**** Data extract
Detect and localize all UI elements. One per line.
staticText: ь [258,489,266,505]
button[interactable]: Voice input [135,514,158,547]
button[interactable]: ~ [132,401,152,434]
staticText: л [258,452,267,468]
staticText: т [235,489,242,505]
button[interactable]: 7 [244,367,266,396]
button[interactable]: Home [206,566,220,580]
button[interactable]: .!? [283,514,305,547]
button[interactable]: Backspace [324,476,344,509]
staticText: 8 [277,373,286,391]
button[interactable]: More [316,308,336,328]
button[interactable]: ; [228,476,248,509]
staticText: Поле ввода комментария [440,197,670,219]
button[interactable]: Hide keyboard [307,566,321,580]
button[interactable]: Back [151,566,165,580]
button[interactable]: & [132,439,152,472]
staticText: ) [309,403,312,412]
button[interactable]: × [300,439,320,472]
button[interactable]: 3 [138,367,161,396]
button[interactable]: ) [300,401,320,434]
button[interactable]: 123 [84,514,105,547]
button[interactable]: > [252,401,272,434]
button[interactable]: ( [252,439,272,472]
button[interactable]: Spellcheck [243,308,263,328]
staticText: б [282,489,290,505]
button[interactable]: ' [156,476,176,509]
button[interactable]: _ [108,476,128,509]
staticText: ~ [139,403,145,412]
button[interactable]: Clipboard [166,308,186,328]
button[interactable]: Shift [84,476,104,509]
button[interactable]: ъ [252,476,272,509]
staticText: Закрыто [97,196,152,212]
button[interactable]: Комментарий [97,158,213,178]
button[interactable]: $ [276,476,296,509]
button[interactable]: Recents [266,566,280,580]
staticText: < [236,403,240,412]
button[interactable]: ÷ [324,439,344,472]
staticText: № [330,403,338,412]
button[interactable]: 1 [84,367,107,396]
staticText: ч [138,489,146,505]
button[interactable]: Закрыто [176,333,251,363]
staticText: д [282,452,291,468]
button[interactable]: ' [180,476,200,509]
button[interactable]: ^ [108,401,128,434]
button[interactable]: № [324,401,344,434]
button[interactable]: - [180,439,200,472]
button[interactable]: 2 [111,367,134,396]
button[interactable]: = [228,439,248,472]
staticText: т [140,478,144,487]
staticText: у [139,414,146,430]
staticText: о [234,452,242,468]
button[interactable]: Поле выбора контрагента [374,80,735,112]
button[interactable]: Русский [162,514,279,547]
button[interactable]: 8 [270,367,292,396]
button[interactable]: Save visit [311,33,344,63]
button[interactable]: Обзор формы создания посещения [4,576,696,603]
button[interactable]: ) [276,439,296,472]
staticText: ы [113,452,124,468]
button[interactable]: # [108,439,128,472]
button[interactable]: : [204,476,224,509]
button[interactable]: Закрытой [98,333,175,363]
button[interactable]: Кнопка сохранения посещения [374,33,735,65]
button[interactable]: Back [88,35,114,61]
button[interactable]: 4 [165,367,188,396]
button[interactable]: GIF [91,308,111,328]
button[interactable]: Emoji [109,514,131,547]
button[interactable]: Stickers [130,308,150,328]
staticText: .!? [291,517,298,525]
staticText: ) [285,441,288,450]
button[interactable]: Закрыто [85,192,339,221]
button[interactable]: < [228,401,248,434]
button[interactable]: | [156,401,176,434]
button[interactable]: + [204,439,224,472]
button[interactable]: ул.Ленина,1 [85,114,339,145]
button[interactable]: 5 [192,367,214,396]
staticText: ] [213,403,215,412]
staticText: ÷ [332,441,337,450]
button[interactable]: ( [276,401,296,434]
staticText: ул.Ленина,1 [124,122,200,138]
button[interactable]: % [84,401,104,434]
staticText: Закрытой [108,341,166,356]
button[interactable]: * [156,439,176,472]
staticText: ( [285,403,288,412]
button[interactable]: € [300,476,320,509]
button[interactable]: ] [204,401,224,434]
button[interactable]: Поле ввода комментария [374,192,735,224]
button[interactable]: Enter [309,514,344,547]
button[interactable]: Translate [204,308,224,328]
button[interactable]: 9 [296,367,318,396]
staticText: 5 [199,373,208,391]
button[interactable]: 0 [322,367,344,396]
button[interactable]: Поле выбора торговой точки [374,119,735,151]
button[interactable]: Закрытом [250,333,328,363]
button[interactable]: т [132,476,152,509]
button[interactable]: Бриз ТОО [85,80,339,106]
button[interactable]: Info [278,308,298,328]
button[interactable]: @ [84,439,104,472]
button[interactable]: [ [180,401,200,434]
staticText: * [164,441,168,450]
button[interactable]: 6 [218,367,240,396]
********
Repeat the entries. Keep each one exactly as written.

**Exercise output**
Detect and localize all UI elements. One per line.
staticText: ь [258,489,266,505]
button[interactable]: Voice input [135,514,158,547]
button[interactable]: ~ [132,401,152,434]
staticText: л [258,452,267,468]
staticText: т [235,489,242,505]
button[interactable]: 7 [244,367,266,396]
button[interactable]: Home [206,566,220,580]
button[interactable]: .!? [283,514,305,547]
button[interactable]: Backspace [324,476,344,509]
staticText: 8 [277,373,286,391]
button[interactable]: More [316,308,336,328]
button[interactable]: ; [228,476,248,509]
staticText: Поле ввода комментария [440,197,670,219]
button[interactable]: Hide keyboard [307,566,321,580]
button[interactable]: Back [151,566,165,580]
button[interactable]: & [132,439,152,472]
staticText: ) [309,403,312,412]
button[interactable]: × [300,439,320,472]
button[interactable]: 3 [138,367,161,396]
button[interactable]: ) [300,401,320,434]
button[interactable]: 123 [84,514,105,547]
button[interactable]: > [252,401,272,434]
button[interactable]: ( [252,439,272,472]
button[interactable]: Spellcheck [243,308,263,328]
staticText: б [282,489,290,505]
button[interactable]: ' [156,476,176,509]
button[interactable]: _ [108,476,128,509]
staticText: ~ [139,403,145,412]
button[interactable]: Clipboard [166,308,186,328]
button[interactable]: Shift [84,476,104,509]
button[interactable]: ъ [252,476,272,509]
staticText: Закрыто [97,196,152,212]
button[interactable]: Комментарий [97,158,213,178]
button[interactable]: $ [276,476,296,509]
button[interactable]: Recents [266,566,280,580]
staticText: < [236,403,240,412]
button[interactable]: ÷ [324,439,344,472]
staticText: № [330,403,338,412]
button[interactable]: 1 [84,367,107,396]
staticText: ч [138,489,146,505]
button[interactable]: Закрыто [176,333,251,363]
staticText: д [282,452,291,468]
button[interactable]: ' [180,476,200,509]
button[interactable]: ^ [108,401,128,434]
button[interactable]: № [324,401,344,434]
button[interactable]: - [180,439,200,472]
button[interactable]: 2 [111,367,134,396]
button[interactable]: = [228,439,248,472]
staticText: т [140,478,144,487]
staticText: у [139,414,146,430]
staticText: о [234,452,242,468]
button[interactable]: Поле выбора контрагента [374,80,735,112]
button[interactable]: Русский [162,514,279,547]
button[interactable]: 8 [270,367,292,396]
button[interactable]: Save visit [311,33,344,63]
button[interactable]: Обзор формы создания посещения [4,576,696,603]
button[interactable]: ) [276,439,296,472]
staticText: ы [113,452,124,468]
button[interactable]: # [108,439,128,472]
button[interactable]: : [204,476,224,509]
button[interactable]: Закрытой [98,333,175,363]
button[interactable]: Кнопка сохранения посещения [374,33,735,65]
button[interactable]: Back [88,35,114,61]
button[interactable]: 4 [165,367,188,396]
button[interactable]: GIF [91,308,111,328]
button[interactable]: Emoji [109,514,131,547]
button[interactable]: Stickers [130,308,150,328]
staticText: .!? [291,517,298,525]
staticText: ) [285,441,288,450]
button[interactable]: Закрыто [85,192,339,221]
button[interactable]: < [228,401,248,434]
button[interactable]: | [156,401,176,434]
button[interactable]: + [204,439,224,472]
button[interactable]: ул.Ленина,1 [85,114,339,145]
button[interactable]: 5 [192,367,214,396]
staticText: ] [213,403,215,412]
staticText: ÷ [332,441,337,450]
button[interactable]: ( [276,401,296,434]
staticText: ул.Ленина,1 [124,122,200,138]
button[interactable]: % [84,401,104,434]
staticText: Закрытой [108,341,166,356]
button[interactable]: * [156,439,176,472]
staticText: ( [285,403,288,412]
button[interactable]: € [300,476,320,509]
button[interactable]: ] [204,401,224,434]
button[interactable]: Поле ввода комментария [374,192,735,224]
button[interactable]: Enter [309,514,344,547]
button[interactable]: Translate [204,308,224,328]
button[interactable]: 9 [296,367,318,396]
staticText: 5 [199,373,208,391]
button[interactable]: 0 [322,367,344,396]
button[interactable]: Поле выбора торговой точки [374,119,735,151]
button[interactable]: Закрытом [250,333,328,363]
button[interactable]: т [132,476,152,509]
button[interactable]: Бриз ТОО [85,80,339,106]
button[interactable]: Info [278,308,298,328]
button[interactable]: @ [84,439,104,472]
button[interactable]: [ [180,401,200,434]
staticText: * [164,441,168,450]
button[interactable]: 6 [218,367,240,396]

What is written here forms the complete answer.